Long distance trade was often dangerous for merchants. With the constant threat of robbery, long distance trade would be a game of life or death. The developments of long-distance roads and bridges would help reduce these risks by creating infrastructure. These would also build closer relationships to “neighboring” countries. This relationship would then help influence the famous trade route known as the silk road. The Hellenic era had promoted long distance trade between the Chinese Empire and the Roman Empire. The Silk Road was a trade route that helped introduce new materials amongst various countries as well as aided the spread of major religions, such as Buddhism, Hinduism, and Christianity.
The Silk Road had not only introduced the spread of new commercial goods but also religion and culture. For the commercial goods spices, such as, cloves, mace, cardamon, mace, and nutmeg came from the Southeast Asia. Ginger came from southeast Asia as well as China; Peppers, and sesames came from India, Southeast Asia, and Arabia; Central Asia raised and traded horses, as well as jade. But the reason why it was called the Silk road because silk was the commonly traded material. Silk was known for being extremely rare, as well as soft. Since the material was so rare it symbols of wealth. Silk comes from the silkworm which only can be found in the Asian empires. The skill of weaving the fine thread was a skill learned and mastered by skilled craftsmen. Besides silk, China traded porcelain (fine china), and tea, sugar, and salt these were known as luxury goods and were still a highly sought after by the rich. From the Roman Empire side glassware, fine jewelry, perfumes, pottery, works of art, and decorative items were the luxury consumer goods. Bronze, gold, and silver were also traded from the Roman Empire side as well. Cooking items such as olive oil was also introduced to the Asian market as well as the introduction of fine wines. While China dominated the silk market, the Roman empire sold textiles as well. Textiles such as cotton, wool, and linen were produced in the Roman empire and imported into China and other Asian countries. As previously stated, religion was also traded along the Silk Road. Buddhism, which is the dominant religion in China, was traded along the Silk Road. The famous monk, Xuanzang, was a Buddhist monk who travelled to India to learn and translate Buddhism.
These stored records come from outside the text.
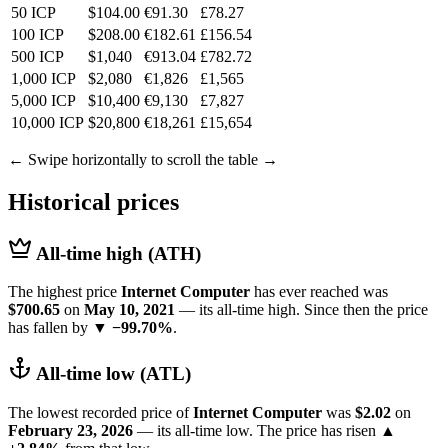
50 ICP
$104.00
€91.30
£78.27
100 ICP
$208.00
€182.61
£156.54
500 ICP
$1,040
€913.04
£782.72
1,000 ICP
$2,080
€1,826
£1,565
5,000 ICP
$10,400
€9,130
£7,827
10,000 ICP
$20,800
€18,261
£15,654
← Swipe horizontally to scroll the table →
Historical prices
All-time high (ATH)
The highest price
Internet Computer
has ever reached was
$700.65
on
May 10, 2021
— its all-time high. Since then the price
has fallen by
▼ −99.70%
.
All-time low (ATL)
The lowest recorded price of
Internet Computer
was
$2.02
on
February 23, 2026
— its all-time low. The price has risen
▲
Buddhism eventually started to spread like wildfire along the Chinese continent. Hinduism and Christianity ideology also spread along the silk road. This came from the mixing of many empires and eventually their ideologies spread as well. However, amongst the positive impact there is a negative impact that came from the silk road, disease. The black death which ravaged through Europe also spread throughout parts of China as well. Since the invention of vaccines was nonexistent disease such as this spread rampant throughout the continent. Since these merchants traded along major cities and trade stops, disease was unfortunately, promoted along these stops. These dark times would affect the European continent as well as parts of the Asian continent.
Trade often promotes the spread of new commercial goods, as well as religion. The idea that such a simple way of economic gains invites other benefits is amazing. The silk road help promote new perspective and influenced empires even up to the present day. Despite all the positives negatives also appeared as well. Unfortunately, trade does not discriminate, and the spread of the bubonic plague was another outcome of this trade. It wasn’t biological warfare but rather an unknown topic. However today we take trade for granted; A lot of these items we have today are mass produced and the ways of producing them benefit industries. Trade is still a major part to a country’s economy as well as a mutual uniting factor.